On The Money - In Brief

Mergers, Acquisitions and Financial Results

-   The SNO process in Zimbabwe which collapsed recently is likely to be retendered soon. Telkom South Africa is apparently interested but there appear to be few other likely bidders…It is also interested in DRC’s shell of an incumbent OPCT that failed to consummate its deal several years ago with a Korean company Komyung Co Ltd The sticking point at every turn is that OPCT has around 500 employees and whilst it claims 10,000 fixed lines, the number of subscribers is probably actually much smaller.

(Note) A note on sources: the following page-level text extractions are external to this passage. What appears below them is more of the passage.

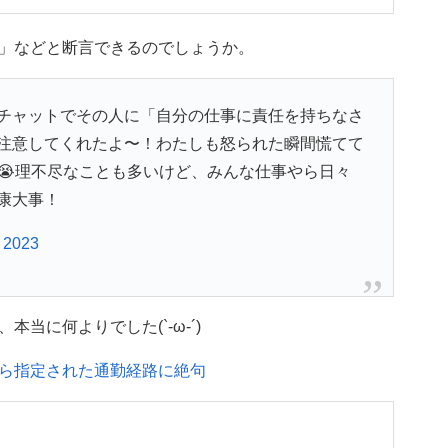
」などと断言できるのでしょうか。
チャットでその人に「自分の仕事に責任を持ちなさ
注意してくれたよ〜！わたしも怒られた瞬間慌てて
😭理不尽なことも多いけど、みんな仕事やら日々
康大事！
 2023
当に何よりでした(`‐ω‐´)
ら指定された通勤経路に絶句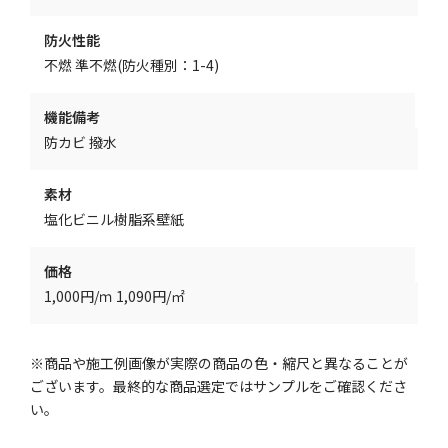
防火性能
不燃 準不燃(防火種別：1-4)
機能備考
防カビ 撥水
素材
塩化ビニル樹脂系壁紙
価格
1,000円/ｍ 1,090円/㎡
※商品や施工例画像が実際の商品の色・縮尺と異なることが
ございます。最終的な商品選定ではサンプルをご確認くださ
い。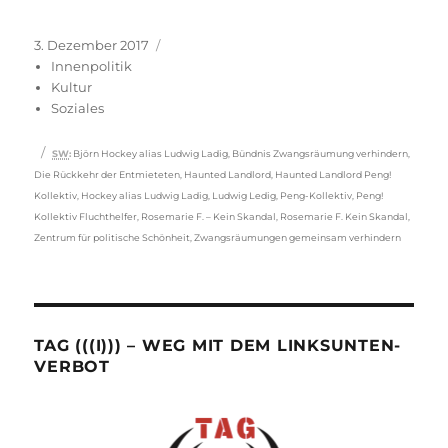
Veröffentlicht
Kategorien
3. Dezember 2017
am
Innenpolitik
Kultur
Soziales
Schlagwörter
SW
:
Björn Hockey alias Ludwig Ladig
,
Bündnis Zwangsräumung verhindern
,
Die Rückkehr der Entmieteten
,
Haunted Landlord
,
Haunted Landlord Peng!
Kollektiv
,
Hockey alias Ludwig Ladig
,
Ludwig Ledig
,
Peng-Kollektiv
,
Peng!
Kollektiv Fluchthelfer
,
Rosemarie F. – Kein Skandal
,
Rosemarie F. Kein Skandal
,
Zentrum für politische Schönheit
,
Zwangsräumungen gemeinsam verhindern
TAG (((I))) – WEG MIT DEM LINKSUNTEN-
VERBOT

The World Bank has discussed putting up the money to make these workers redundant but things are not moving forward.

- Celtel Kenya has announced it had posted an after tax profit of Sh1.3 billion for the year ended December 31, 2005. This was the first time the mobile operator has made a profit after entering the market six year ago. The profitability, which represented an increase a 175 per cent over the same period the previous year, was helped by strong sales and significant improvement in efficiency following the firm's reorganisation. In the previous financial year, the company had posted a loss after taxation of Sh1.8 billion.

- Vodafone is set to complete its takeover of South African holding company VenFin by making a compulsory acquisition of the 1.5% of the company it has not yet acquired. The UK firm has been buying up VenFin shares at SAR47.25 each, well above its trading price, in an attempt to win complete control. It is now able to invoke a compulsory purchase of all outstanding shares, allowing it to delist the company. Vodafone is only interested in VenFin’s 15% stake in South African cellular operator Vodacom and plans an immediate sell-off of its other assets. On completion, Vodafone will have a 50% share in Vodacom, with South Africa’s former monopoly operator Telkom holding the remainder.